How Rory Thorne Destroyed the Multiverse by K. Eason

Call# Scifi Eason

Rory Thorne is not your typical princess. When she was born, she was given thirteen fairy blessings, the last and most important being a “curse” to always see through flattery and platitudes. Rory Thorne is thrust into assassination plots, wars, and a tentative peace that requires Rory’s betrothal to the minor and somewhat foolish prince of a distant world. While separated from her blood family due to the requirements of her peace arrangement, Rory is surrounded by a group of allies, both from her childhood and newly made in the unfamiliar world she’s found herself trapped in. Together, they must work to stop a treacherous plot against her betrothed, as Rory must save her damsel prince in distress in order to secure the peace between their worlds. 

#Imomsohard by Kristin Hensley

Call# 306.874 Hen

Listening to audiobooks read by the author is one of my favorite things. So a book read by two authors was a special treat. Kristin & Jen are moms and friends, who became well known for their short, humorous videos about motherhood and now travel the country doing stand up comedy shows as well. Parenting is hard, and no one actually knows what they’re doing (including me). Some days I feel like I’m knocking it out of the park, other days I feel like I must be the world’s worst mother. Jen & Kristin get it! This book made me feel SEEN. In a good way. It also made me laugh, a lot, and want to call up all my girlfriends and thank them for being awesome. #IMomSoHard is a light, fun, easy read or a great listen.

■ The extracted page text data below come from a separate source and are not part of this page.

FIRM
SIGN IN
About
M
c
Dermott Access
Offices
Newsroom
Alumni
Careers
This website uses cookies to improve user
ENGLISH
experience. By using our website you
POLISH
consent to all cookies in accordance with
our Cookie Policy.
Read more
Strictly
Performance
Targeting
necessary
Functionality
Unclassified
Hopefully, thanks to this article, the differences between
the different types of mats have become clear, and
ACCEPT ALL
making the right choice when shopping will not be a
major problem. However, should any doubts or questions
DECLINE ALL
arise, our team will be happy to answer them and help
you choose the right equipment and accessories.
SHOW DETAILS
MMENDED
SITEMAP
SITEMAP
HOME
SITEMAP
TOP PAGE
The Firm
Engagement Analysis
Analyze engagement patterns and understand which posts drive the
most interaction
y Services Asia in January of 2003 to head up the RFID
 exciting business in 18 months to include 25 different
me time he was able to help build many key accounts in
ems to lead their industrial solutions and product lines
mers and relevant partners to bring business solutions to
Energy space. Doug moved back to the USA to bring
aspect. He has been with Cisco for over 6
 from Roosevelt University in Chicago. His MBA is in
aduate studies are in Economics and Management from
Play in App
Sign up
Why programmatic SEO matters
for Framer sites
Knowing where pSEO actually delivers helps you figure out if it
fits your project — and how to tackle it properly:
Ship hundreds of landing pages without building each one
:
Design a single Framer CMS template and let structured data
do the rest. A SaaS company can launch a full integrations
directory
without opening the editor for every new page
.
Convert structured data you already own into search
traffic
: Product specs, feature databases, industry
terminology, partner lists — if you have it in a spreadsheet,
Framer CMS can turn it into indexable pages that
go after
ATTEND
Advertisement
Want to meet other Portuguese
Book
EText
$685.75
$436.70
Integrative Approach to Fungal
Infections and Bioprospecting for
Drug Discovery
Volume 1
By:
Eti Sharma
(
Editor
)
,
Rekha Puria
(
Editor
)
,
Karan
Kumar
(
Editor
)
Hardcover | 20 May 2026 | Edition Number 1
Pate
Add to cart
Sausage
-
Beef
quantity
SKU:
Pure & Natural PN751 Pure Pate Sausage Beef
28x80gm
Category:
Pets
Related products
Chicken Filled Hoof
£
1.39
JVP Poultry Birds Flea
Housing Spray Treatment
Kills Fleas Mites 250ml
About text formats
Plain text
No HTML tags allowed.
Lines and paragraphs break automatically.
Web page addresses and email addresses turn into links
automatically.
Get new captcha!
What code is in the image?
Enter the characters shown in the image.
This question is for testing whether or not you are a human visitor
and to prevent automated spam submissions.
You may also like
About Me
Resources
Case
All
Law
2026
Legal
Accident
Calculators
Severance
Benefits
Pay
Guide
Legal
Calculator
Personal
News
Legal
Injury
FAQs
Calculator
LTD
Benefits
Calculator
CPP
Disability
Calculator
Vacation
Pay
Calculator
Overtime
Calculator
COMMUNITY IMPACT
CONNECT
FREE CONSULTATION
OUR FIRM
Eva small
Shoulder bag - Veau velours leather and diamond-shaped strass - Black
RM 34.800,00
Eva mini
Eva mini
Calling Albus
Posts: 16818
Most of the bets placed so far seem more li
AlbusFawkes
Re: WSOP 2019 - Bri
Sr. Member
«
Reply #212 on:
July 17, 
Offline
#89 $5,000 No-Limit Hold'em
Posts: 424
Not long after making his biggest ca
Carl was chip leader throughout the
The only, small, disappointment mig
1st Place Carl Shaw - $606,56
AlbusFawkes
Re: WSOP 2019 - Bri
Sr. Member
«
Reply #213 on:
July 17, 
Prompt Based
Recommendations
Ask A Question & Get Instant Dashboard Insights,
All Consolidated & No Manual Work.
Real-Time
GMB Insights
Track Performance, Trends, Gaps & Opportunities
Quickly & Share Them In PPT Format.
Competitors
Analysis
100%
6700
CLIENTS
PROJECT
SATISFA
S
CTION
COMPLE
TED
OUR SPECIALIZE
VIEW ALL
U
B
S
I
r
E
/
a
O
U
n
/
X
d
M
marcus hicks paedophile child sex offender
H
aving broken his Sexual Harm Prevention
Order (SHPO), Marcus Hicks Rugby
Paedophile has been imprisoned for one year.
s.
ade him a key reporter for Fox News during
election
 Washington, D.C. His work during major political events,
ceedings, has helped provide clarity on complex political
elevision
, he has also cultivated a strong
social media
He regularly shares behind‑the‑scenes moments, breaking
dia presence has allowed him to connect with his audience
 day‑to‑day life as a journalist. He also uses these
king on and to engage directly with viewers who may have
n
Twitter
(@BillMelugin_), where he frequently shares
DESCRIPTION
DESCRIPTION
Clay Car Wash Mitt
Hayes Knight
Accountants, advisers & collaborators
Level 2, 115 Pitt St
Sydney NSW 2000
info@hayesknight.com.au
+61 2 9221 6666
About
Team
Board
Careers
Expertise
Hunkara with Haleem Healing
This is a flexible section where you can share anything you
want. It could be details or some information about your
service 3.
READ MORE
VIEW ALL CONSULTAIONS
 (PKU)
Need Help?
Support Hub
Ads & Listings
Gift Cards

The Mountains Sing : a Novel by Phan QùðΜ Mai Nguỳ¬іn

Call# Fiction Nguyn

This debut English novel by Vietnamese poet Nguyễn is an epic multigenerational tale of the Trần family, spanning most of 20th century Vietnamese history, including Japanese occupation and the Great Famine in the 1940s, the 1950s Communist Land Reform, and the Việt Nam War and its aftermath into the 1980s. The heartbreaking and hopeful story is told alternately by Hương, coming of age in Hà Nội during the War and raised by her grandmother, and that same grandmother Trần Diệu Lan’s experiences in the earlier half of the century, bringing to life the human costs of conflict. I learned so much about Việt Nam’s history from this book and the rabbit holes of internet searching listening to Nguyễn’s novel sparked.

Prudence by Gail Carriger

Call# Fantasy Carriger

This first book in the Custard Protocol series is a wonderful extension and expansion of the world the author began in the Parasol Protectorate, which introduced the alternate steampunk and supernatural Victorian England of Alexia Tarrbotti (the first book of which I recommended in an earlier Favorite Friday post: Soulless). Now we zoom forward to see how Alexia’s daughter, Prudence (Rue for short), manages the political machinations and relationships, which Rue’s many parents and relations have failed to share or explain to her before throwing her in feet first. Really I should say, showing her the deep end and letting her cannonball in of her own volition, because Prudence, while devoted to her dear adoptive vampire father Dama and tied to her birth parents (a preternatural and a werewolf), is very much her own strong, vibrant, adventurous, capable, resourceful, and domineering (when she needs to be) person. Her personality is fabulous, but it’s only one vital part that makes her so successful as a creature of her world and as a character. Her strong, loving, reciprocal relationships with her family and friends make her a fantastic heroine and this book worth reading or listening to, much like the rest of the author’s works.

The Vanished Birds by Simon Jimenez

Call# Scifi Jimenez

Set in the far future when fast interplanetary travel between populated planets and space stations has been made possible, The Vanished Birds follows ship captain Nia Imani and her crew as their usual work is upended by the discovery of a strange young boy, fallen from the sky. The boy doesn’t speak, but uses music to communicate with the crew and grow closer to the captain. As the unlikely pair grow closer through their travels through space, they have to fight to keep their new family from forces who want the mysterious child for themselves. For fans of diverse relationships between ship crewmates and lovers of found family narratives, this science fiction adventure is a thrilling read that I highly recommend.